Check the appropriate box below if the Form 8-K filing is intended to simultaneously satisfy the filing obligations of the registrant under any of the following provisions (see General Instruction A.2. below):

 

¨ Written communications pursuant to Rule 425 under the Securities Act (17 CFR 230.425)

 

¨ Soliciting material pursuant to Rule 14a-12 under the Exchange Act (17 CFR 240.14a-12)

 

¨ Pre-commencement communications pursuant to Rule 14d-2(b) under the Exchange Act (17 CFR 240.14d-2(b))

 

¨ Pre-commencement communications pursuant to Rule 13e-4(c) under the Exchange Act (17 CFR 240-13e-4(c))

 

 

 


Item 3.01 Notice of Delisting or Failure to Satisfy a Continued Listing Rule or Standard; Transfer of Listing.
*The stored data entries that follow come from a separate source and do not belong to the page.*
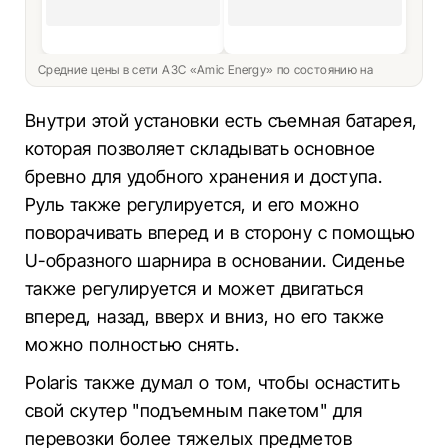
Средние цены в сети АЗС «Amic Energy» по состоянию на
Внутри этой установки есть съемная батарея,
которая позволяет складывать основное
бревно для удобного хранения и доступа.
Руль также регулируется, и его можно
поворачивать вперед и в сторону с помощью
U-образного шарнира в основании. Сиденье
также регулируется и может двигаться
вперед, назад, вверх и вниз, но его также
можно полностью снять.
Polaris также думал о том, чтобы оснастить
свой скутер "подъемным пакетом" для
перевозки более тяжелых предметов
On September 14, 2015, Marvell Technology Group Ltd. (the “Company”) received a notice from The NASDAQ Stock Market (“NASDAQ”) stating that the Company is not in compliance with NASDAQ Marketplace Rule 5250(c)(1) because the Company has not timely filed its Quarterly Report on Form 10-Q for the fiscal quarter ended August 1, 2015 (the “Form 10-Q”). The notice indicates that the Company has until November 13, 2015 to submit a plan of compliance to NASDAQ to address any issues it believes would support its request for an extension of time to regain compliance with NASDAQ continued listing requirements of up to 180 calendar days from the due date of the Form 10-Q. The Company intends to submit a plan of compliance to NASDAQ on or before November 13, 2015 and intends to take all necessary steps to achieve compliance with NASDAQ continued listing requirements. The Company’s common shares will remain listed on the NASDAQ Global Select Market pending a decision by NASDAQ. The Company issued a press release on September 16, 2015 disclosing receipt of the notice, a copy of which is attached hereto as Exhibit 99.1 and is incorporated herein by reference.

This filing contains forward-looking statements. Words such as “anticipates,” “expects,” “intends,” “plans,” “believes,” “seeks,” “estimates,” “may,” “will,” “should,” and their variations identify forward-looking statements. These statements include those relating to Marvell’s plans to comply with NASDAQ’s continued listing requirements and file the Form 10-Q. These statements are not guarantees of results and are subject to risks and uncertainties that could cause actual results to differ materially from those anticipated in the forward-looking statements. These risks and uncertainties include, but are not limited to, the outcome of NASDAQ’s review of Marvell’s plan of compliance, the timing and outcome of any NASDAQ decision, the timing and outcome of the investigation being conducted by the Audit Committee of the Company’s Board of Directors of certain accounting and internal control matters for the fiscal quarter ended August 1, 2015, the conclusions of the Audit Committee following the completion of the investigation, actions that may be taken or required as a result of the Audit Committee’s investigation, and actions by the United States Securities and Exchange Commission (“SEC”) or other regulatory agencies in connection with the Audit Committee‘s investigation. For other factors that could cause actual results to vary from expectations, please see the sections titled “Risk Factors” in Marvell’s quarterly report on Form 10-Q for the fiscal quarter ended May 2, 2015 and other factors detailed from time to time in Marvell’s filings with the SEC. Marvell undertakes no obligation to revise or update publicly any forward-looking statements.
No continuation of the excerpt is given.